The distributive property is a fundamental concept in mathematics that allows us to distribute, or "spread out," multiplication over addition or subtraction within parentheses. Essentially, when you are given an expression like \((a + b)(c + d)\), the distributive property lets you multiply each term inside the first pair of parentheses by each term in the second pair of parentheses. It's like ensuring every term in one group gets to interact with every term in the other.

When applied, this becomes:

• First: \(a \cdot c\)
• Outer: \(a \cdot d\)
• Inner: \(b \cdot c\)
• Last: \(b \cdot d\)

Add these products together to simplify or solve the expression fully. This method of breaking down complex multiplication is invaluable, especially when dealing with binomials and polynomial expressions. Notice how in our exercise the same rule was applied with \((\sqrt{6}+i)(\sqrt{6}-i)\). Each term was individually multiplied following the same structured approach.

Binomial multiplication involves expanding expressions where two terms are multiplied together, typically presented in the form \((a+b)(c+d)\). This is a direct application of the distributive property. When multiplying binomials:

• "First" - multiply the first terms of each binomial.
• "Outer" - multiply the outer terms of the binomials.
• "Inner" - multiply the inner terms.
• "Last" - multiply the last terms of each.

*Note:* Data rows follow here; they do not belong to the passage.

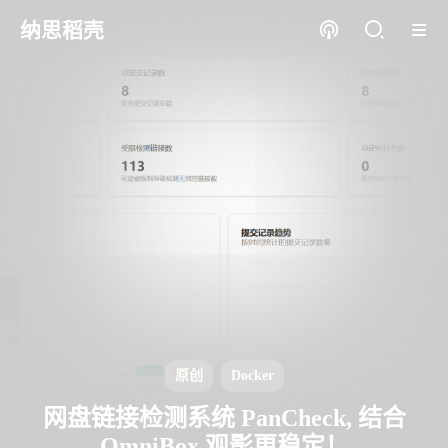
纳思稻壳
原创
Docker
网盘链接检测系统 PanCheck, 结合
OmniBox 观影更稳定！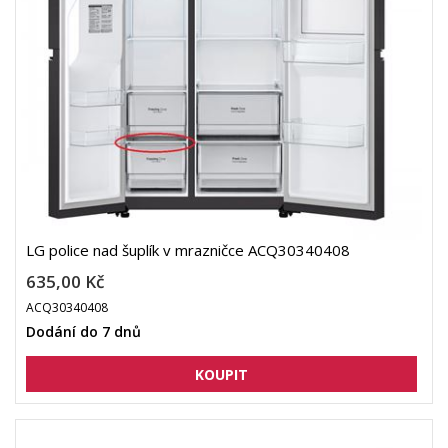
LG police nad šuplík v mrazničce ACQ30340408
635,00 Kč
ACQ30340408
Dodání do 7 dnů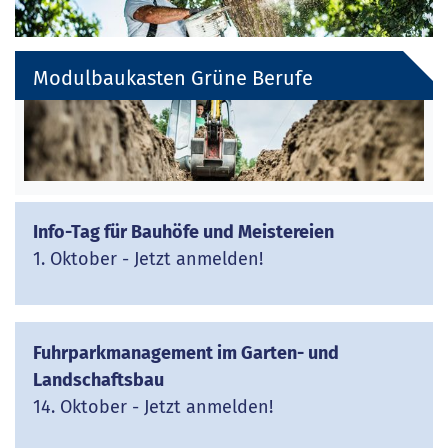
Modulbaukasten Grüne Berufe
Info-Tag für Bauhöfe und Meistereien
1. Oktober - Jetzt anmelden!
Fuhrparkmanagement im Garten- und
Landschaftsbau
14. Oktober - Jetzt anmelden!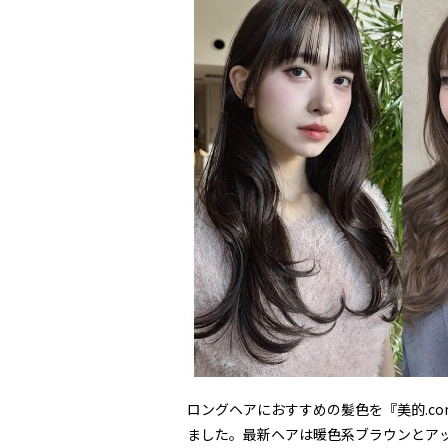
ロングヘアにおすすめの髪色を『美的.c
ました。最新ヘアは暖色系ブラウンとア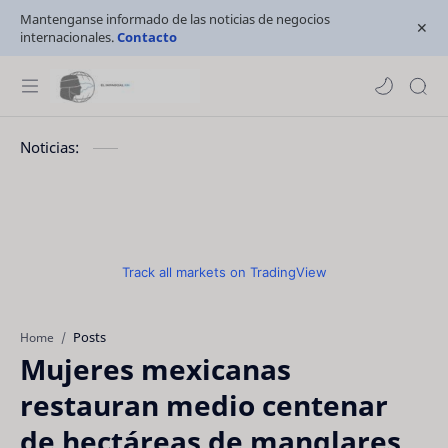
Mantenganse informado de las noticias de negocios
internacionales.
Contacto
Noticias:
Track all markets on TradingView
Posts
Home
Mujeres mexicanas
restauran medio centenar
de hectáreas de manglares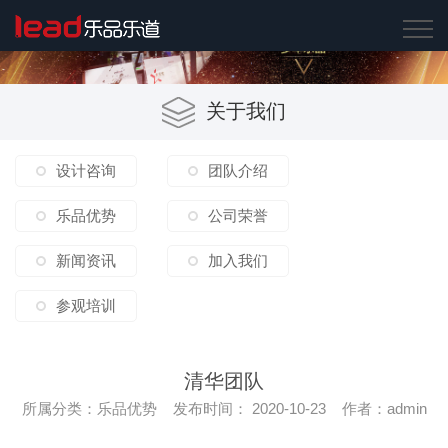
关于我们
设计咨询
团队介绍
乐品优势
公司荣誉
新闻资讯
加入我们
参观培训
清华团队
所属分类：乐品优势 发布时间： 2020-10-23 作者：admin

This FOIL method ensures you cover every combination of terms being multiplied between the two sets of parentheses.

In our example, \((\sqrt{6}+i)(\sqrt{6}-i)\), we multiplied as follows:

• First: \(\sqrt{6} \cdot \sqrt{6} = 6\)
• Outer: \(\sqrt{6} \cdot (-i) = -\sqrt{6}i\)
• Inner: \(i \cdot \sqrt{6} = \sqrt{6}i\)
• Last: \(i \cdot (-i) = -i^2\)

The imaginary unit, often represented by \(i\), is a key component in complex numbers. It is defined as the square root of -1. Thus, \[i^2 = -1\]. This property is incredibly important when performing operations with complex numbers because it provides a bridge between real numbers and these new, complex numbers.

In our calculation, when multiplying terms involving \(i\), like \(i \cdot (-i)\), we have to remember \(-i^2\) simplifies to \(1\) because \(-i^2 = -(-1)\). This simplification transforms often complex-looking expressions into something more manageable, as seen by turning \(-i^2\) into \(+1\). This reduction was crucial when completing the operation, allowing us ultimately to reach a simpler final form.

When simplifying expressions, recognizing and combining like terms is essential and can tremendously simplify your calculations. Like terms have identical variables raised to the same power. Therefore, you can combine them into a single term.

For example, consider the expression \(x^2 + 2x^2 = 3x^2\) which has like terms of \(x^2\). In the realm of complex numbers, the concept of like terms extends to matching imaginary units \(i\).

In our exercise, the terms \(-\sqrt{6}i\) and \(+\sqrt{6}i\) are like terms and are additive inverses, which means they cancel each other out to zero. This is why we no longer see any terms involving \(i\) in the final expression of \(7 + 0i = 7\). Recognizing like terms allows for simplification, helping to present expressions in \(a + bi\) form, where \(b\) is the coefficient of \(i\).